The Boeing 737 Max tragedies sparked an enormous amount of litigation. From criminal prosecutions and individual civil claims to class action lawsuits and shareholder proceedings, the legal fallout resulting from the 737 Max disasters has been colossal. 

As an former aviation lawyer, I was really interested to find out what happened with all the following legal proceedings and this is what I found. Below, I’ll outline what you need to know about the various Boeing 737 Max lawsuits that have emerged. Some have settled – and some are ongoing. 

What Happened with the Boeing 737 Max?

The Boeing 737 Max is the fourth generation of Boeing 737 aircraft, manufactured by U.S. aircraft manufacturer Boeing.
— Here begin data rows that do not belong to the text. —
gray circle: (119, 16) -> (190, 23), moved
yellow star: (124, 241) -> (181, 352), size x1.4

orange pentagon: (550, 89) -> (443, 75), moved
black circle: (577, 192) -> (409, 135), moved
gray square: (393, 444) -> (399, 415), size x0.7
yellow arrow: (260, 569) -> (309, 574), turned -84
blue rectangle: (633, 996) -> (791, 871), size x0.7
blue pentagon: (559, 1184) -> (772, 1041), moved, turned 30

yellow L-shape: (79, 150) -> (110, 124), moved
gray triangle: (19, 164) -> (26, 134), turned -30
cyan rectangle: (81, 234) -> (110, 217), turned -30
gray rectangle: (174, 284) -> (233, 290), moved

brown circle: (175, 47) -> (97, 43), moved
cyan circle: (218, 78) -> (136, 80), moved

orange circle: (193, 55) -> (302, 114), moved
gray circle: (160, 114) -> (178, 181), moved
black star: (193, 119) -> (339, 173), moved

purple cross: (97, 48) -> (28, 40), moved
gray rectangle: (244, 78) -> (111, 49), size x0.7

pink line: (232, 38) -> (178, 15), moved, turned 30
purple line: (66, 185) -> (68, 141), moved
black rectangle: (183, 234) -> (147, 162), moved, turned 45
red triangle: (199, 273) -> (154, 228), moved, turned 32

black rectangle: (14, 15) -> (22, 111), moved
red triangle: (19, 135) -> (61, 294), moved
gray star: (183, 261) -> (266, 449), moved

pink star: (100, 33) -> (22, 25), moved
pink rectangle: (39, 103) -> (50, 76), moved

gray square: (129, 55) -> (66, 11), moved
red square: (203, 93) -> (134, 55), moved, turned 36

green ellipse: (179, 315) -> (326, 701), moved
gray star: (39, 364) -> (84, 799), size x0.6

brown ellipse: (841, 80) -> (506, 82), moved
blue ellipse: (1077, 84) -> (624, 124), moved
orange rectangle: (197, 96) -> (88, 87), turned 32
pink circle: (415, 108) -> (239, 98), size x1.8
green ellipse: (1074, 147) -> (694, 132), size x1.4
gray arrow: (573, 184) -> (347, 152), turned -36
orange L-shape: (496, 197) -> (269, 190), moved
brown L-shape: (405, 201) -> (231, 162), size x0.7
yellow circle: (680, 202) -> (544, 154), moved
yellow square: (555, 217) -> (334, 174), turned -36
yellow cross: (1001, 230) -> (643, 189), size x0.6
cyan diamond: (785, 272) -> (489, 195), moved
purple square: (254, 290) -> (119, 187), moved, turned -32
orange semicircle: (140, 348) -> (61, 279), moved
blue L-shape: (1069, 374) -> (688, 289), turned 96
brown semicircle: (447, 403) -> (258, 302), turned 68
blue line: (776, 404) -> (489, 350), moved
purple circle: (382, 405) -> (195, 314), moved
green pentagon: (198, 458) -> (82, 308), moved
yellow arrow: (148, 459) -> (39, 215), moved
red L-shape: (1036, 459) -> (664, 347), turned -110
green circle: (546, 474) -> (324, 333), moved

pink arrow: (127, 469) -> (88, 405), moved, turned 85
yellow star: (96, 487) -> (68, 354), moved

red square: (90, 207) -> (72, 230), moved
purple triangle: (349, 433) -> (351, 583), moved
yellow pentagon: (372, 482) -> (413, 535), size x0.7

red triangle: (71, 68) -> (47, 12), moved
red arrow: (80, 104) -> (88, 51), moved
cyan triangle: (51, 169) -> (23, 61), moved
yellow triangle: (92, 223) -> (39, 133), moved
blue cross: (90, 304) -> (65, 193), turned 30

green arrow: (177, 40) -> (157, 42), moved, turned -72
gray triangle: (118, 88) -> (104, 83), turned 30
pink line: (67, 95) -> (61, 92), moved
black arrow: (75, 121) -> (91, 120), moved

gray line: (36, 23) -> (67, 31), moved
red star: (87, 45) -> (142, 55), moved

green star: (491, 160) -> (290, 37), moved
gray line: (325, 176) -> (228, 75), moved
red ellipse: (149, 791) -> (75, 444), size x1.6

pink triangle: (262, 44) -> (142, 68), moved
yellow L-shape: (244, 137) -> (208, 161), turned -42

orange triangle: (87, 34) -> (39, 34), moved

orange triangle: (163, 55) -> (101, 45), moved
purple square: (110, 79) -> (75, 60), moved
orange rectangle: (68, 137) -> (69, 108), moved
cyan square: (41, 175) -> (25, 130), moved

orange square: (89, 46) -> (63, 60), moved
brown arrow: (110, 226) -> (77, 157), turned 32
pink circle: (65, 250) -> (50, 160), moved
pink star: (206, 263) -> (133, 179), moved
It was designed to compete with the Airbus A320neo series and was certified by the Federal Aviation Administration (FAA) in March 2017.

However, the 737 Max quickly became associated with tragedy. In October 2018, Lion Air Flight 610 (a 737 Max 8) crashed into the Java Sea only 13 minutes after taking off from Jakarta, Indonesia, killing all 189 people onboard.  Less than 6 months later in March 2019, Ethiopian Airlines Flight 302 (another 737 Max 8) crashed six minutes after taking off from Addis Ababa, Ethiopia, killing all 157 people onboard.

Grounded B737 Max 8 Airplanes at Boeing’s WA Facility – Source: SounderBruce

Over 50 aviation authorities across the world grounded the aircraft and, by 18 March 2019, all 387 planes were taken out of the air amid concerns the aircraft had a fatal flaw in its design.

What Caused the Boeing 737 Max Crashes?

Investigations revealed that the fundamental problem with the 737 Max series was a failure in the Manoeuvring Characteristics Augmentation System (MCAS), which was a major contributor to both crashes.

The MCAS was originally designed as a stabilizing system for the aircraft. It would detect when the plane entered into a steep climb and then automatically ’tilt’ the aircraft nose back down to its regular angle of attack (AoA) to prevent the airplane from stalling.

The system was installed because the 737 Max relied on a new engine known as the LEAP-1Bs, which were much heavier than previously used engines. They were placed higher up on the aircraft wings so that they didn’t sit too close to the ground, resulting in the aircraft to ‘Pitch Nose Up’ when entering into a steep climb. MCAS was supposed to be the stabilizing solution to that issue.

However, the MCAS didn’t work the way it was supposed to – and under certain conditions uncontrollably dropped the nose of the aircraft and sent it into a dive.

In a surprising twist of events, it was later revealed that, before the Lion Air crash, information about MCAS was removed from the aircraft’s flight manual – meaning pilots didn’t know about it until the first fatal crash.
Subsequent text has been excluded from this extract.